Die Unreal Engine 4 nicht zu vergessen.


----------



## Rollora (22. August 2013)

Erquicken schrieb:


> Bow.... Also ich bin immer wieder begeistert, wenn ich diese Engine in Aktion sehe.
> Ich finde es nur schade das es bisher kaum spiele gibt die sich diese Grafik-Power-Engine zu nutze machen.


das ist ganz einfach: weil Grafik eben nicht alles ist. Oder eben auch schon X-mal erklärt: die Cryengine ist außer schön, nicht viel: sie braucht viel ressourcen, unterstützt kaum komplexe Mechaniken usw.
Es gibt Engines da ist in kürzerer Zeit ein besseres Spiel entwickelbar, etwa die Unreal Engine.
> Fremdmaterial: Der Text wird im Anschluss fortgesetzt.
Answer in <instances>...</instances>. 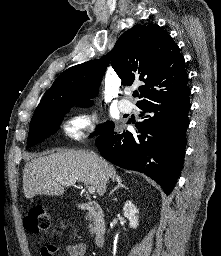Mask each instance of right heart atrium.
<instances>
[{
	"instance_id": "d8ad5b80",
	"label": "right heart atrium",
	"mask_w": 221,
	"mask_h": 256,
	"mask_svg": "<svg viewBox=\"0 0 221 256\" xmlns=\"http://www.w3.org/2000/svg\"><path fill=\"white\" fill-rule=\"evenodd\" d=\"M98 114L93 108L78 110L68 116L62 124V133L70 140H80L94 132Z\"/></svg>"
}]
</instances>
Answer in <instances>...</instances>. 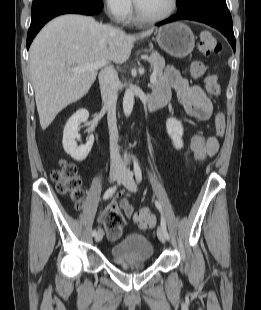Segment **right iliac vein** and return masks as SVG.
<instances>
[{"instance_id": "63e3f726", "label": "right iliac vein", "mask_w": 261, "mask_h": 310, "mask_svg": "<svg viewBox=\"0 0 261 310\" xmlns=\"http://www.w3.org/2000/svg\"><path fill=\"white\" fill-rule=\"evenodd\" d=\"M120 176H121V170L118 168H113L110 171L109 180L111 183H113L114 181L119 179ZM103 235H104L103 230L99 229L97 234L95 235V241L100 242L103 238Z\"/></svg>"}]
</instances>
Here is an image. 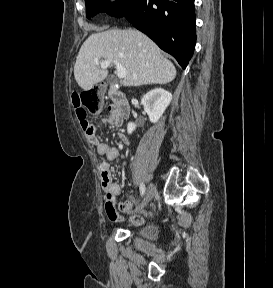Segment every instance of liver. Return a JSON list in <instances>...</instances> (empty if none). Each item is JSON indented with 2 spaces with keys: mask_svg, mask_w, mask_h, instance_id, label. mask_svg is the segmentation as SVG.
Segmentation results:
<instances>
[{
  "mask_svg": "<svg viewBox=\"0 0 273 288\" xmlns=\"http://www.w3.org/2000/svg\"><path fill=\"white\" fill-rule=\"evenodd\" d=\"M106 59L117 60L127 70L124 86L166 84L176 77L175 66L163 57L160 48L135 29L97 32L83 43L76 58L74 76L85 91L103 81L108 70L96 65Z\"/></svg>",
  "mask_w": 273,
  "mask_h": 288,
  "instance_id": "obj_1",
  "label": "liver"
}]
</instances>
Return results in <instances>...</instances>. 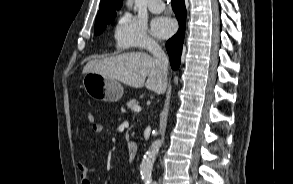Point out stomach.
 I'll return each instance as SVG.
<instances>
[{
	"label": "stomach",
	"instance_id": "obj_1",
	"mask_svg": "<svg viewBox=\"0 0 293 184\" xmlns=\"http://www.w3.org/2000/svg\"><path fill=\"white\" fill-rule=\"evenodd\" d=\"M83 87L91 98L104 102H117L124 93L118 80L95 72L84 75Z\"/></svg>",
	"mask_w": 293,
	"mask_h": 184
}]
</instances>
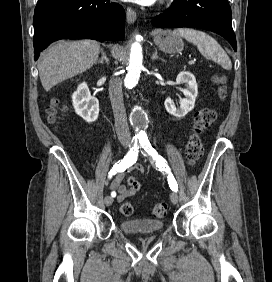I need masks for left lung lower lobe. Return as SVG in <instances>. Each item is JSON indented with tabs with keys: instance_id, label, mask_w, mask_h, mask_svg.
I'll list each match as a JSON object with an SVG mask.
<instances>
[{
	"instance_id": "0a47b994",
	"label": "left lung lower lobe",
	"mask_w": 272,
	"mask_h": 282,
	"mask_svg": "<svg viewBox=\"0 0 272 282\" xmlns=\"http://www.w3.org/2000/svg\"><path fill=\"white\" fill-rule=\"evenodd\" d=\"M231 17L227 0H174L171 8L151 23L159 28L193 27L213 31L229 41L236 51Z\"/></svg>"
}]
</instances>
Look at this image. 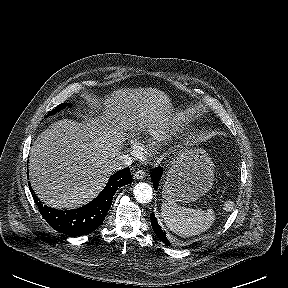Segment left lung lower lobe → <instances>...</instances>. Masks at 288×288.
Returning a JSON list of instances; mask_svg holds the SVG:
<instances>
[{
  "mask_svg": "<svg viewBox=\"0 0 288 288\" xmlns=\"http://www.w3.org/2000/svg\"><path fill=\"white\" fill-rule=\"evenodd\" d=\"M162 173H163V170L161 167H157V168L152 170L151 179L153 181V185H154L155 190L158 189V185H159V181L161 179ZM151 225H152V228H153L155 234L157 235V237L162 242H164L166 245L170 246V243L166 238V233L158 225L157 219H156L154 213H151Z\"/></svg>",
  "mask_w": 288,
  "mask_h": 288,
  "instance_id": "0a47b994",
  "label": "left lung lower lobe"
}]
</instances>
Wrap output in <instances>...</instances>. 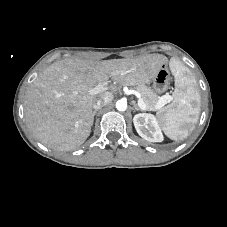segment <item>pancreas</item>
<instances>
[{
  "label": "pancreas",
  "mask_w": 227,
  "mask_h": 227,
  "mask_svg": "<svg viewBox=\"0 0 227 227\" xmlns=\"http://www.w3.org/2000/svg\"><path fill=\"white\" fill-rule=\"evenodd\" d=\"M136 90L140 93L142 100L146 105V110L148 111H157L161 108L157 107V103L163 97L158 96L151 88H148L144 84H139L136 86Z\"/></svg>",
  "instance_id": "1"
}]
</instances>
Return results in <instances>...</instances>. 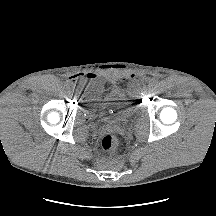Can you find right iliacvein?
I'll use <instances>...</instances> for the list:
<instances>
[{
	"mask_svg": "<svg viewBox=\"0 0 216 216\" xmlns=\"http://www.w3.org/2000/svg\"><path fill=\"white\" fill-rule=\"evenodd\" d=\"M71 93H72V94H76V93H77V90H76V89H72Z\"/></svg>",
	"mask_w": 216,
	"mask_h": 216,
	"instance_id": "1",
	"label": "right iliac vein"
}]
</instances>
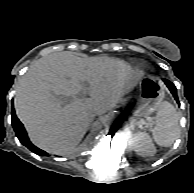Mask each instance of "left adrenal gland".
Wrapping results in <instances>:
<instances>
[{"instance_id": "a2214340", "label": "left adrenal gland", "mask_w": 194, "mask_h": 193, "mask_svg": "<svg viewBox=\"0 0 194 193\" xmlns=\"http://www.w3.org/2000/svg\"><path fill=\"white\" fill-rule=\"evenodd\" d=\"M130 125L134 128L137 125V122L133 118H130Z\"/></svg>"}]
</instances>
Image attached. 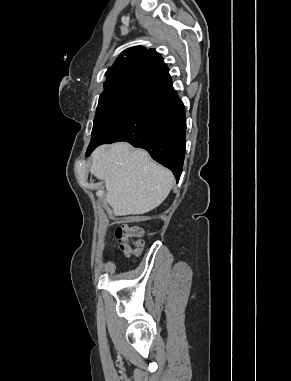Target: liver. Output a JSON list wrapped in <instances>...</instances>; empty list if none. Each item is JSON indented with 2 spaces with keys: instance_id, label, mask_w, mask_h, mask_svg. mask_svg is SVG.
<instances>
[{
  "instance_id": "6515ba94",
  "label": "liver",
  "mask_w": 291,
  "mask_h": 381,
  "mask_svg": "<svg viewBox=\"0 0 291 381\" xmlns=\"http://www.w3.org/2000/svg\"><path fill=\"white\" fill-rule=\"evenodd\" d=\"M90 172L105 182L106 201L115 216L141 215L155 209L167 198L174 181L171 171L128 143L98 147Z\"/></svg>"
}]
</instances>
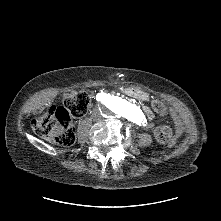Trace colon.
<instances>
[{
    "instance_id": "1",
    "label": "colon",
    "mask_w": 221,
    "mask_h": 221,
    "mask_svg": "<svg viewBox=\"0 0 221 221\" xmlns=\"http://www.w3.org/2000/svg\"><path fill=\"white\" fill-rule=\"evenodd\" d=\"M89 95L82 90H68L61 97L60 107H50L46 112L35 116L33 127L37 134L44 137H51L60 146L69 147L75 141V129L72 125V118L82 116L87 109ZM152 108L159 114L166 113L164 103L159 99H153ZM159 142L175 143L168 126L161 125L155 132Z\"/></svg>"
}]
</instances>
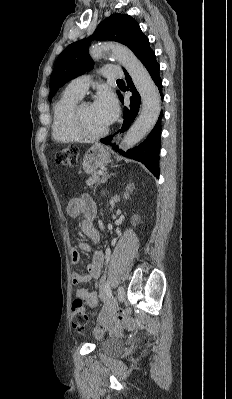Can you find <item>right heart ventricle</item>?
<instances>
[{
    "mask_svg": "<svg viewBox=\"0 0 232 399\" xmlns=\"http://www.w3.org/2000/svg\"><path fill=\"white\" fill-rule=\"evenodd\" d=\"M80 99L81 97L67 93L54 103L51 115V134L56 142L72 145L82 141L72 126L73 111Z\"/></svg>",
    "mask_w": 232,
    "mask_h": 399,
    "instance_id": "right-heart-ventricle-1",
    "label": "right heart ventricle"
}]
</instances>
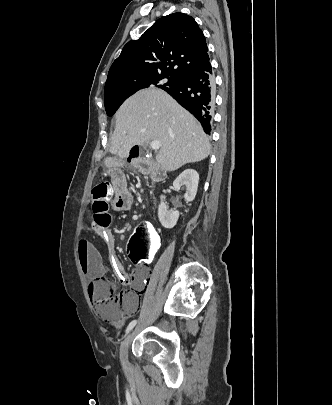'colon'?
Wrapping results in <instances>:
<instances>
[{"label": "colon", "instance_id": "obj_1", "mask_svg": "<svg viewBox=\"0 0 332 405\" xmlns=\"http://www.w3.org/2000/svg\"><path fill=\"white\" fill-rule=\"evenodd\" d=\"M113 189L109 182H102L92 191L94 226L99 230H106L110 224V198L114 197ZM153 230L154 227L150 222H141L134 227L128 248L133 267H148L152 256H157L160 238L158 231ZM89 295L100 316L113 319L125 313L133 292L119 293L113 280L98 277L90 284Z\"/></svg>", "mask_w": 332, "mask_h": 405}]
</instances>
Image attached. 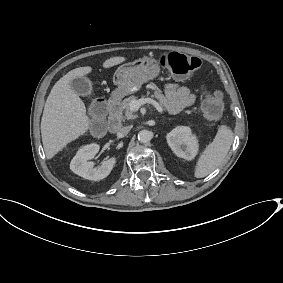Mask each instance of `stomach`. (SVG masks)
<instances>
[{"instance_id":"0dacf381","label":"stomach","mask_w":283,"mask_h":283,"mask_svg":"<svg viewBox=\"0 0 283 283\" xmlns=\"http://www.w3.org/2000/svg\"><path fill=\"white\" fill-rule=\"evenodd\" d=\"M160 67L153 57H143L118 67L113 82L117 85L115 94L128 95L138 91L141 85L159 75Z\"/></svg>"}]
</instances>
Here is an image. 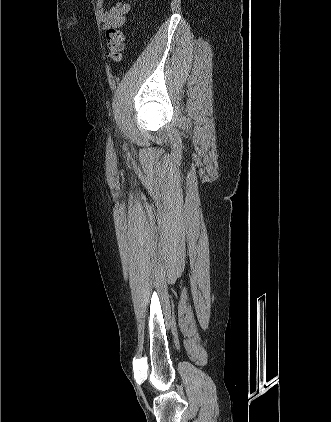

@News: das ist nichts neues, schon die Cryengine 2 war nur eine verbesserte Cryengine, die CE3 auch nur eine an die Konsolen angepasste CE2

@Crimson, da ich weiß, dass du an LRS "leidest", hier ein Tip, du hast in den wenigen Zeilen eine beliebte Phrase gleich 2x verwendet, es klingt irgendwie besser, wenn du eines davon leicht umformulierst.
Ist nur ein Tip:


CrimsoN 2.0 schrieb:


> Grüße,
> 
> ich glaube jeder von uns kennt die Crysis 1 bis 3 und auch die CryEngine 1 bis 3 doch nun* geht Crytek einen andren weg.*
> Anstatt die CryEngine 4 zu entwickeln *geht Crytek einen andren weg*. ...


----------



## Seeefe (22. August 2013)

Naja Spiele die die CryEngine benutzen gefallen mir auch nicht so, klar Grafik ist toll anzusehen aber sonst  Naja wohl der Grund warum ich mich mit Crysis nie anfreunden konnte


----------



## Voodoo2 (22. August 2013)

Bobi schrieb:


> In der Indieszene ist die Engine mittlerweile relativ beliebt geworden:
> 
> Projects


 

toll das macht mir den mund wässrig


----------



## M3talGuy (22. August 2013)

Schöne Sache 
Sieht ja schick aus die Engine. 

OT:


> Grüße,
> 
> ich glaube jeder von uns kennt die Crysis 1 bis 3 und auch die CryEngine 1 bis 3 doch nun geht Crytek einen andren weg.
> Anstatt die CryEngine 4 zu entwickeln geht Crytek einen andren weg. Es  soll nix Komplett neues, sondern eine ständige weiter Entwicklung  der Engine, kommen.
> ...


Nur ein paar Denkanstöße (rechtschreib - und satzbaumäßig)


----------



## hwk (22. August 2013)

CrimsoN 2.0 schrieb:


> Grüße,
> 
> ich glaube jeder von uns kennt die Crysis 1 bis 3 und auch die CryEngine 1 bis 3 doch nun geht Crytek einen andren weg.


 
Richtig müsste es heißen: Far Cry, Crysis, Crysis 2 und Crysis 3, da Far Cry auf der CryEngine 1 basiert, Crysis auf der CryEngine 2 und Crysis 2+3 auf der CryEngine 3.


----------



## unthinkable (22. August 2013)

Hoffentlich kommt Ryse noch für PC, die Xbox One nutzt die neue Cryengine bestimmt nicht so wie ich das gerne hätte


----------



## shinobi2611 (23. August 2013)

lipt00n schrieb:


> und dann kommt die nächste source, und alle sehen alt aus



Ich denke die neue Source Engine wird einiges Raushaun. Valve wird sich wahrscheinlich zur Zeit im Büro tief ins Fäustchen lachen und denken "macht nur haut eure Engine raus und verbessert sie wenn wir dann kommen werdet ihr alle weinen"^^

Ich bin jetzt aber erstmal auf ein anständiges Game mit UE4 gespannt und das aus dem Hause Epic. Die werden bestimmt wieder einen Grafik Kracher bringen der sich gewaschen hat.


----------



## shinobi2611 (23. August 2013)

hwk schrieb:


> Richtig müsste es heißen: Far Cry, Crysis, Crysis 2 und Crysis 3, da Far Cry auf der CryEngine 1 basiert, Crysis auf der CryEngine 2 und Crysis 2+3 auf der CryEngine 3.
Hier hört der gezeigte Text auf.